* [WORK INSTRUCTION]:
Only the lines from the one containing "Series G30 G31" through the last line of the entries are wanted. Transcribe them exactly.

Collected data entries:
------

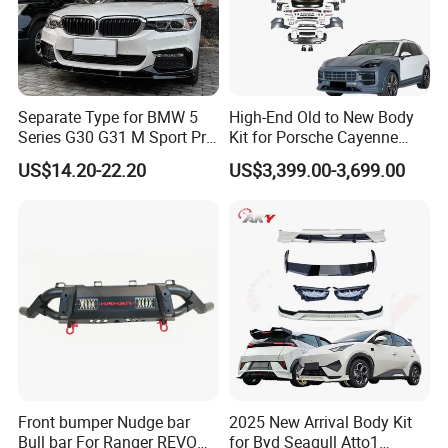
Separate Type for BMW 5
High-End Old to New Body
Series G30 G31 M Sport Pre-
Kit for Porsche Cayenne
Facelift Front Lip 2017-2020
2011-2014 958.1 Facelift to
US$14.20-22.20
US$3,399.00-3,699.00
Car Body Kit Car
2024 9y0.2 Turbo Gts Body
Accessories
Kit with Hood
Front bumper Nudge bar
2025 New Arrival Body Kit
Bull bar For Ranger REVO
for Byd Seagull Atto1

------

* [REPLY]:
Series G30 G31 M Sport Pre-
Kit for Porsche Cayenne
Facelift Front Lip 2017-2020
2011-2014 958.1 Facelift to
US$14.20-22.20
US$3,399.00-3,699.00
Car Body Kit Car
2024 9y0.2 Turbo Gts Body
Accessories
Kit with Hood
Front bumper Nudge bar
2025 New Arrival Body Kit
Bull bar For Ranger REVO
for Byd Seagull Atto1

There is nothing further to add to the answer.